Curso Online | Zoom

As aulas de Arte no Ocidente – Século XX começam em 25 de agosto e as inscrições podem ser feitas pelo site https://magnoliacosta.art;

Educadores e estudantes têm desconto de 50% na adesão

O curso Arte no Ocidente – Século XX, ministrado há 25 anos pela doutora em filosofia e especialista em arte francesa, Magnólia Costa, estará disponível no formato online a partir de 25 de agosto. No programa, serão abordados movimentos artísticos da Europa, Estados Unidos e Brasil que refletem as transformações e percepções da sociedade no período e na atualidade. As aulas serão transmitidas ao vivo, pelo aplicativo Zoom, às terças-feiras, das 17h às 18h30. Professores e estudantes contarão com 50% de desconto no investimento e as inscrições podem ser feitas pelo: https://magnoliacosta.art./.

O século XX, marcado pela mecanização dos processos de produção, a expansão urbana, tecnologias e a potencialização do capitalismo como sistema econômico mundial, também compreende o surgimento de um novo mercado para as artes.

“É neste contexto que surge um sistema de produção artística diferenciado, com escolas, galerias, escritórios e museus especializados. Assistimos ao nascimento do mercado das artes como conhecemos hoje”, aponta Magnólia.

Também é nesse período que a arte se volta para ela mesma. Os artistas da época buscam referências na história da arte e, sob uma nova ótica, criam formas e movimentos que ultrapassam as telas, as instalações ou esculturas produzidas. O resultado é a influência direta na arquitetura, no design e na construção estética da sétima arte, o cinema.

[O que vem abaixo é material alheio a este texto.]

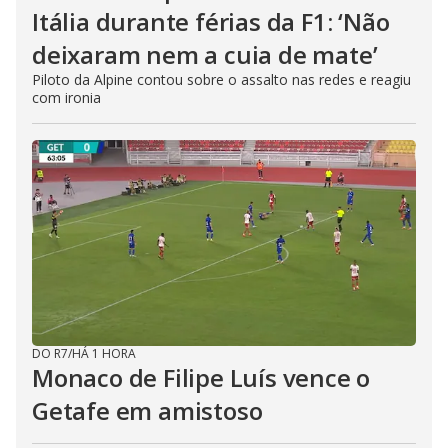
Itália durante férias da F1: ‘Não
deixaram nem a cuia de mate’
Piloto da Alpine contou sobre o assalto nas redes e reagiu
com ironia
DO R7
/
HÁ 1 HORA
Monaco de Filipe Luís vence o
Getafe em amistoso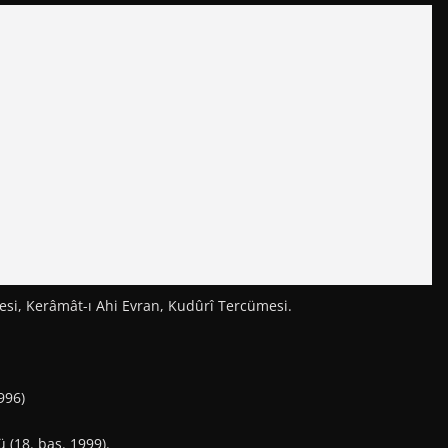
esi, Kerâmât-ı Ahi Evran, Kudûrî Tercümesi.
1996)
 (18. bas. 1999).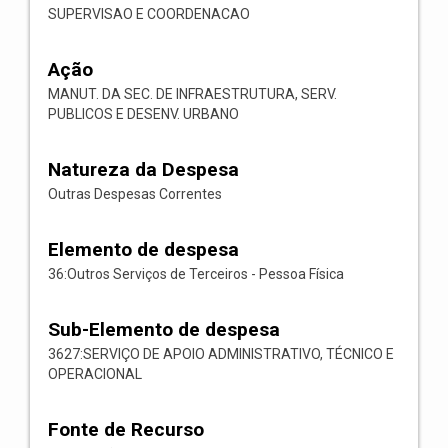
SUPERVISAO E COORDENACAO
Ação
MANUT. DA SEC. DE INFRAESTRUTURA, SERV.
PUBLICOS E DESENV. URBANO
Natureza da Despesa
Outras Despesas Correntes
Elemento de despesa
36:Outros Serviços de Terceiros - Pessoa Física
Sub-Elemento de despesa
3627:SERVIÇO DE APOIO ADMINISTRATIVO, TÉCNICO E
OPERACIONAL
Fonte de Recurso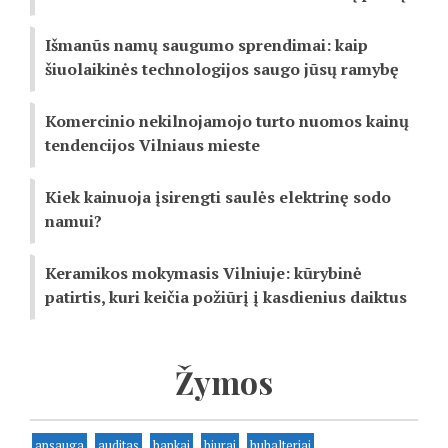
Išmanūs namų saugumo sprendimai: kaip
šiuolaikinės technologijos saugo jūsų ramybę
Komercinio nekilnojamojo turto nuomos kainų
tendencijos Vilniaus mieste
Kiek kainuoja įsirengti saulės elektrinę sodo
namui?
Keramikos mokymasis Vilniuje: kūrybinė
patirtis, kuri keičia požiūrį į kasdienius daiktus
Žymos
apsauga
auditas
bankai
biurai
buhalteriai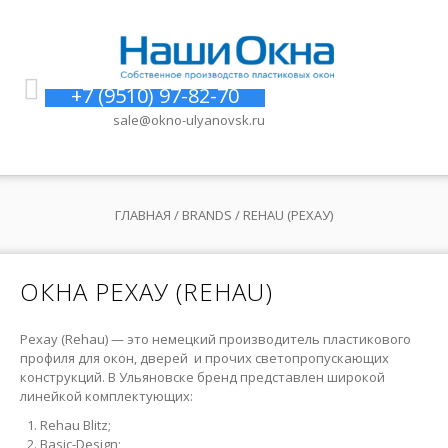
+7 (9510) 97-82-70
sale@okno-ulyanovsk.ru
ГЛАВНАЯ
/ BRANDS / REHAU (РЕХАУ)
ОКНА
РЕХАУ
(
REHAU
)
Рехау (Rehau) — это немецкий производитель пластикового
профиля для окон, дверей и прочих светопропускающих
конструкций. В Ульяновске бренд представлен широкой
линейкой комплектующих:
Rehau Blitz;
Basic-Design;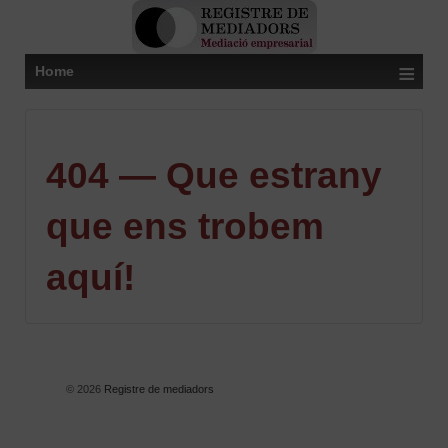
≡
Home
404 — Que estrany
que ens trobem
aquí!
© 2026
Registre de mediadors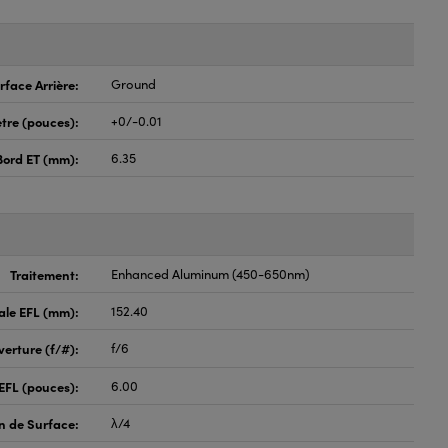
rface Arrière:
Ground
tre (pouces):
+0/-0.01
Bord ET (mm):
6.35
Traitement:
Enhanced Aluminum (450-650nm)
ale EFL (mm):
152.40
erture (f/#):
f/6
EFL (pouces):
6.00
on de Surface:
λ/4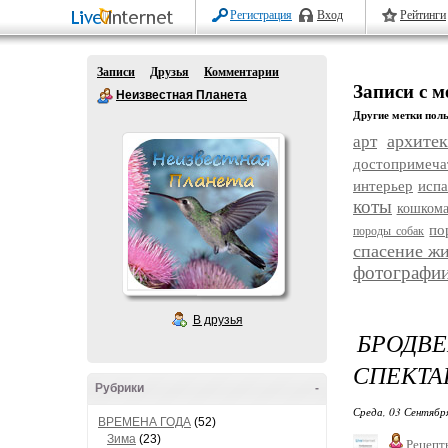
Регистрация
Вход
Рейтинги
Записи
Друзья
Комментарии
Записи с 
Неизвестная Планета
Другие метки поль
архитек
арт
достопримеча
интерьер
исп
коты
кошком
по
породы собак
спасение ж
фотографи
В друзья
БРОДВ
СПЕКТА
Рубрики
-
Среда, 03 Сентябр
ВРЕМЕНА ГОДА
(52)
Зима
(23)
Рецепт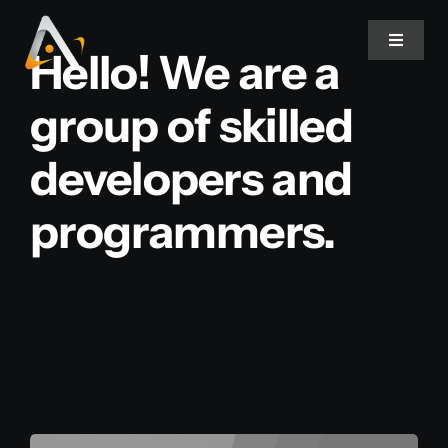
Ir
para
Toggle
Hello! We are a
Navigat
o
conteúdo
group of skilled
Home
developers and
Produtos
programmers.
Informativo
Soluções
Quem Somos
Contato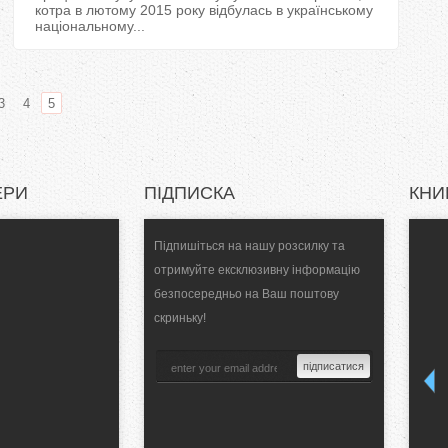
котра в лютому 2015 року відбулась в українському
національному...
3
4
5
ЕРИ
ПІДПИСКА
КНИ
Підпишіться на нашу розсилку та
отримуйте ексклюзивну інформацію
безпосередньо на Ваш поштову
скриньку!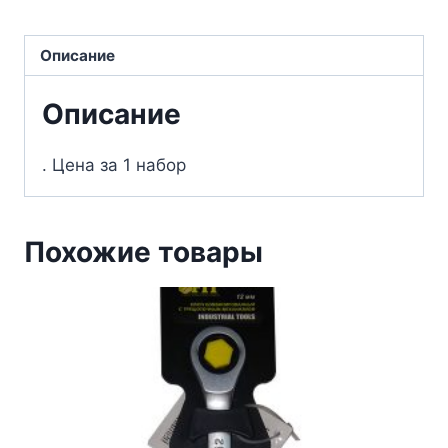
Описание
Описание
. Цена за 1 набор
Похожие товары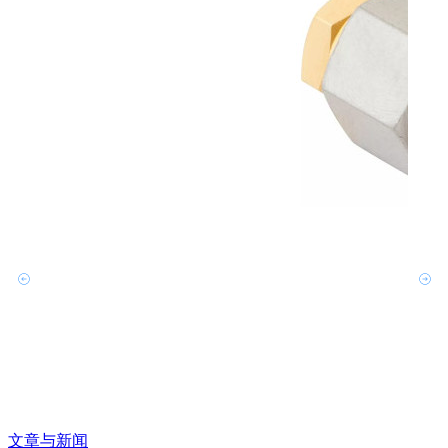
文章与新闻
文章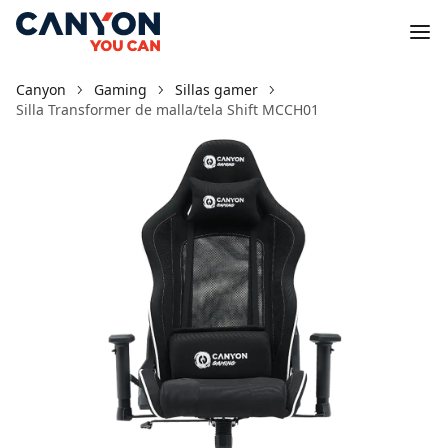
Canyon
Gaming
Sillas gamer
Silla Transformer de malla/tela Shift MCCH01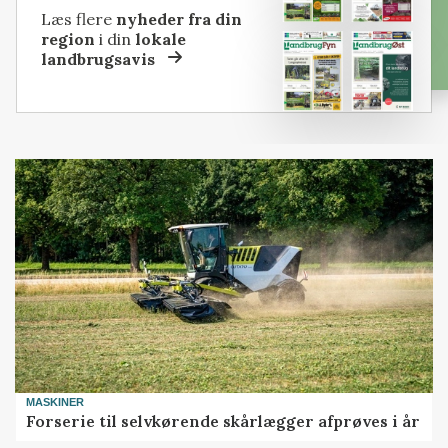
Læs flere
nyheder fra din
region
i din
lokale
landbrugsavis
MASKINER
Forserie til selvkørende skårlægger afprøves i år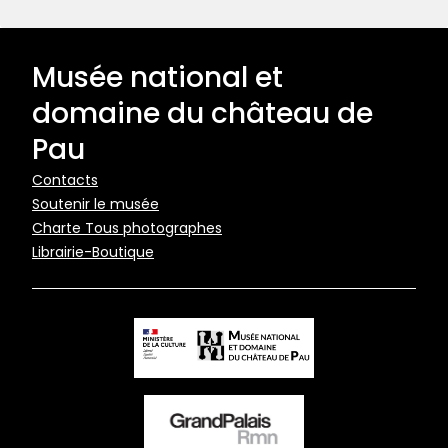
Musée national et
domaine du château de
Pau
Pied
Contacts
Soutenir le musée
de
Charte Tous photographes
page
Librairie-Boutique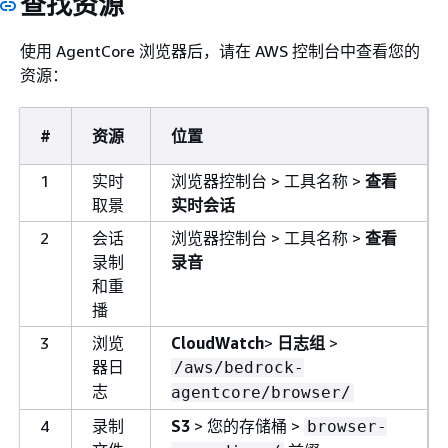
查找资源
使用 AgentCore 浏览器后，请在 AWS 控制台中查看您的
资源：
#
资源
位置
1
实时
浏览器控制台 > 工具名称 >
查看
取景
实时会话
2
会话
浏览器控制台 > 工具名称 >
查看
录制
录音
和重
播
3
浏览
CloudWatch
>
日志组
>
器日
/aws/bedrock-
志
agentcore/browser/
4
录制
S3
> 您的存储桶 >
browser-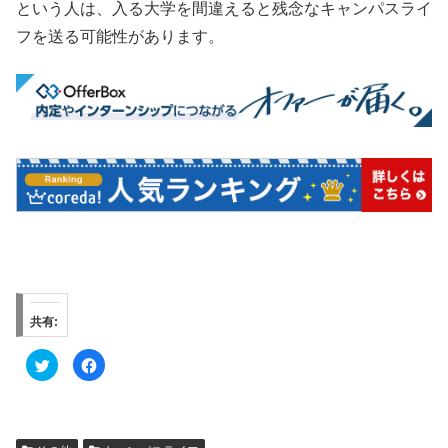
という人は、入る大学を間違えると残念なキャンパスライ
フを送る可能性があります。
共有:
ク
F
リ
a
ッ
c
ク
e
し
b
て
o
T
o
w
k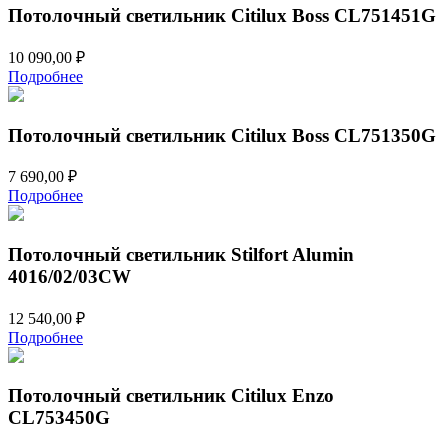
Потолочный светильник Citilux Boss CL751451G
10 090,00
₽
Подробнее
Потолочный светильник Citilux Boss CL751350G
7 690,00
₽
Подробнее
Потолочный светильник Stilfort Alumin
4016/02/03CW
12 540,00
₽
Подробнее
Потолочный светильник Citilux Enzo
CL753450G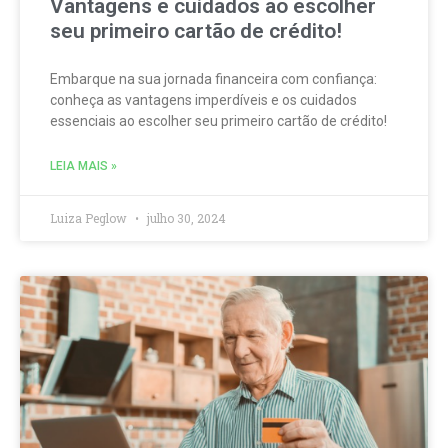
Vantagens e cuidados ao escolher
seu primeiro cartão de crédito!
Embarque na sua jornada financeira com confiança:
conheça as vantagens imperdíveis e os cuidados
essenciais ao escolher seu primeiro cartão de crédito!
LEIA MAIS »
Luiza Peglow
julho 30, 2024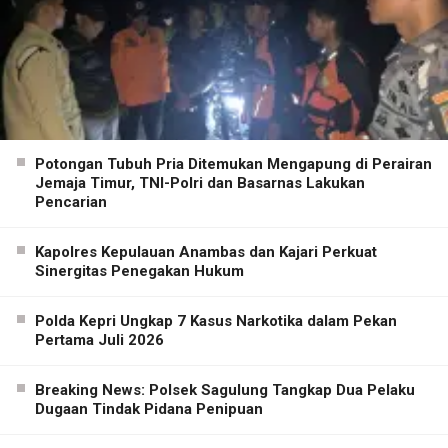
Potongan Tubuh Pria Ditemukan Mengapung di Perairan
Jemaja Timur, TNI-Polri dan Basarnas Lakukan
Pencarian
Kapolres Kepulauan Anambas dan Kajari Perkuat
Sinergitas Penegakan Hukum
Polda Kepri Ungkap 7 Kasus Narkotika dalam Pekan
Pertama Juli 2026
Breaking News: Polsek Sagulung Tangkap Dua Pelaku
Dugaan Tindak Pidana Penipuan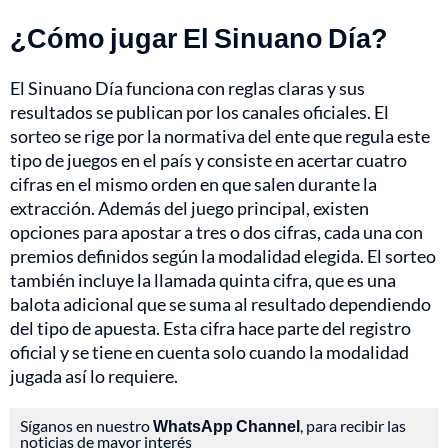
¿Cómo jugar El Sinuano Día?
El Sinuano Día funciona con reglas claras y sus
resultados se publican por los canales oficiales. El
sorteo se rige por la normativa del ente que regula este
tipo de juegos en el país y consiste en acertar cuatro
cifras en el mismo orden en que salen durante la
extracción. Además del juego principal, existen
opciones para apostar a tres o dos cifras, cada una con
premios definidos según la modalidad elegida. El sorteo
también incluye la llamada quinta cifra, que es una
balota adicional que se suma al resultado dependiendo
del tipo de apuesta. Esta cifra hace parte del registro
oficial y se tiene en cuenta solo cuando la modalidad
jugada así lo requiere.
Síganos en nuestro
WhatsApp Channel
, para recibir las
noticias de mayor interés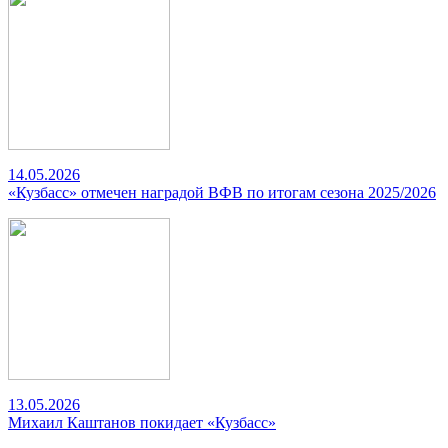
14.05.2026
«Кузбасс» отмечен наградой ВФВ по итогам сезона 2025/2026
13.05.2026
Михаил Каштанов покидает «Кузбасс»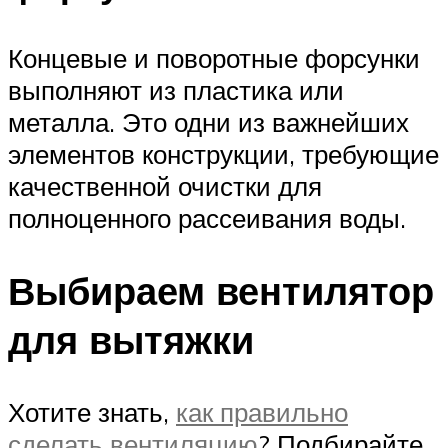
Концевые и поворотные форсунки
выполняют из пластика или
металла. Это одни из важнейших
элементов конструкции, требующие
качественной очистки для
полноценного рассеивания воды.
Выбираем вентилятор
для вытяжки
Хотите знать,
как правильно
сделать вентиляцию
? Подбирайте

“A arte contemporânea é autorreferente. Hélio Oiticica e Lygia Clark, por exemplo, iniciaram suas pesquisas com base na arte construtivista, o movimento que começou na Rússia e se alastrou pela Europa”, conta a professora. Além desses artistas brasileiros, nomes como Piet Mondrian, Kandinsky e Pablo Picasso figuram no programa das aulas.

Em cada encontro do curso, Magnólia, trará um movimento artístico do século XX. O expressionismo, cubismo, dadaísmo, concretismo e minimalismo são alguns exemplos. No total serão 14 aulas e, ao final, os alunos receberão um certificado de conclusão.

Formação

Quando idealiza um curso ou resolve readequar algum programa antigo – como é o caso do Arte no Ocidente – Século XX – Magnólia busca estabelecer o diálogo com o presente. Dessa forma, as aulas que iniciam em 25 de agosto são direcionadas para o público interessado na compreensão de discursos e debates da atualidade, em especial professores e estudantes.

“Será possível entender certas forças que são determinantes na sociedade, como o consumismo, a questão da mulher, e a racial, ou seja, muito do que está em debate na sociedade e que contribui para a formação crítica”, aponta Magnólia.

Assim, como política institucional, Magnólia reserva metade das vagas de seus cursos para professores e estudantes, além do desconto de 50% no pagamento.

Atemporal

A cada nova edição do Arte no Ocidente – Século XX, Magnólia procura formas e conteúdos que diferenciem o curso da versão anterior. Apesar de uma base estrutural definida, as aulas nunca são exatamente iguais. Por isso, mesmo quem já assistiu encontra surpresas.

“Tenho alunos que já assistiram duas, três vezes. Há sempre um olhar diferente para o trabalho de um determinado artista e nesses anos também tivemos algumas descobertas, novos nomes. Pode ser também que uma leitura me inspire, então não sigo um modelo fechado”, revela.

Acesso

Os inscritos receberão um link da plataforma Zoom momentos antes do início da aula. Depois de cada encontro, a professora disponibilizará a gravação por mais sete dias para quem, eventualmente, não conseguir assistir ao vivo.

Sobre Magnólia Costa | Doutora, mestre, bacharel e licenciada em Filosofia pela Universidade de São Paulo, Magnólia Costa concentrou suas pesquisas em Estética, se especializando em arte francesa do século XVIII e em pintura de paisagem franco-italiana do século XVII. Com 25 anos de experiência em ensino, a profissional atuou em museus como o Museu de Arte de São Paulo (MASP), no corpo docente da Escola do MASP, e no Museu de Arte Moderna de São Paulo (MAM) onde chefiou o Setor de Pesquisa e Publicações e ocupou o cargo de Relações Institucionais, em que segue ministrando cursos de história da arte. Além disso, também implementou a disciplina Crítica de Arte na Faculdade em Artes da Fundação Armando Álvares Penteado (FAAP), onde atuou por dez anos como professora titular. Entre suas pesquisas atuais, destacam-se a arte relacional, a ação dos museus no contexto geopolítico, as relações entre arte e natureza, a arte produzida por mulheres e sua presença nas instituições artísticas.